The U.S. National Association of Home Builders says duties or volume caps on imported lumber will raise the price of lumber, adding more than $1,300 to the cost of a new single family home.

It also forecasts higher lumber prices will result in a net loss of almost 8,000 jobs if 25 per cent of duties are imposed on Canadian lumber flowing into the U.S. About US$450 million in wages would be lost along with US$320 million in government taxes.

The impact would mainly be felt by the construction industry, but also hit other sectors including mattress firms that use Canadian lumber in bed frames, transportation, finance, insurance and real estate.

Increased lumber prices along with higher interest rates would make new homes less affordable for average consumers. The association, which this year formed the American Alliance of Lumber Consumers, claims that about 153,000 households would no longer qualify for average mortgages with every US$1,000 increase the home prices.

That would hamper the U.S. housing recovery which is slowing improving since the 2008 financial crisis, says Paul Emrath, vice-president survey and housing policy research at the home builder association.
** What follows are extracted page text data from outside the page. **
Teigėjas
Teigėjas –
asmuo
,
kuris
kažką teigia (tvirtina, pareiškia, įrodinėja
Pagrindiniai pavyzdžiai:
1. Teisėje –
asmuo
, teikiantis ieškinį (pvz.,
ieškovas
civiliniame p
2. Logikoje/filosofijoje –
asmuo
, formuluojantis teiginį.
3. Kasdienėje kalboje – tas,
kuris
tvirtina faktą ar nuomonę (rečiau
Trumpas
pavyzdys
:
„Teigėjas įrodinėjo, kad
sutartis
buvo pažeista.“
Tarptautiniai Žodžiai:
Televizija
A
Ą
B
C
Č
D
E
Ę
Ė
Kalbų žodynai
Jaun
"It's one of the roadblocks and obstacles we're trying to overcome to get back to what should be a long and sustainable rate of production," he said in an interview.

Last week, the U.S. Lumber Coalition petitioned the U.S. Department of Commerce and the U.S. International Trade Commission to impose duties to offset the harm to U.S. mills, workers and communities by what it claims is subsidized Canadian softwood lumber.
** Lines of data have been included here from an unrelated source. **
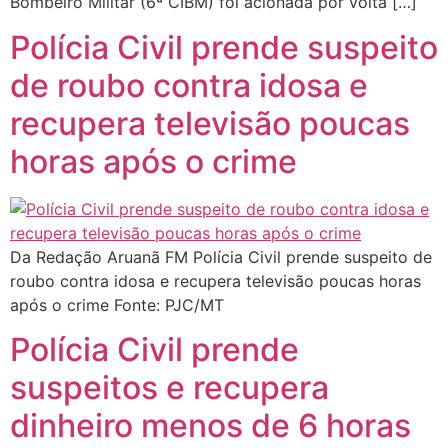
Bombeiro Militar (6ª CIBM) foi acionada por volta […]
Polícia Civil prende suspeito
de roubo contra idosa e
recupera televisão poucas
horas após o crime
Da Redação Aruanã FM Polícia Civil prende suspeito de
roubo contra idosa e recupera televisão poucas horas
após o crime Fonte: PJC/MT
Polícia Civil prende
suspeitos e recupera
dinheiro menos de 6 horas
The coalition accused the builders of conducting a "highly flawed analysis" to reach its forecast, adding that forestry sector jobs are at risk.

"Insisting on fairness in trade would create more jobs in this sector that would support and strengthen thousands of American communities across the country," it wrote in an email.

Canadian producers dispute the coalition's claims of unfair trade, saying similar assertions were rejected by independent NAFTA panels in the prior round of trade litigation.

Industry analysts expect that following an investigation, the U.S. government will impose preliminary duties next April of between 25 and 40 per cent.

What to watch for in biz

Five things to watch this week in Canadian business:

Pipe Dreams: There are expectations that a pipeline charm offensive in British Columbia could heat up this week. Alberta Premier Rachel Notley has said she will head to B.C. as early as this week to plead her case for the Trans Mountain expansion. The project has sparked fierce protests, particularly in the Vancouver area.

Interest Rate Announcement: On Wednesday, the Bank of Canada will make its latest interest rate announcement. Since July 2015, the trend-setting rate has been set at 0.5 per cent. It's widely expected to remain on hold, but observers will be looking carefully at the announcement for clues on the state of the economy.

Retail Earnings: As the busy Christmas shopping season enters its final weeks, we will get a good look at how some of Canada's retailers are faring. Hudson's Bay, Sears, Dollarama and Lululemon are among those reporting quarterly results.

Big Banks: The Bank of Montreal will issue its fourth-quarter and full-year results on Tuesday, wrapping up the parade of financial reports from Canada's big banks.

Oilpatch spending: Cenovus Energy Inc. will hold a conference call to discuss its 2017 capital budget. The company will talk about its spending plans for next year in the wake of a decision by OPEC to cut production that has helped boost oil prices.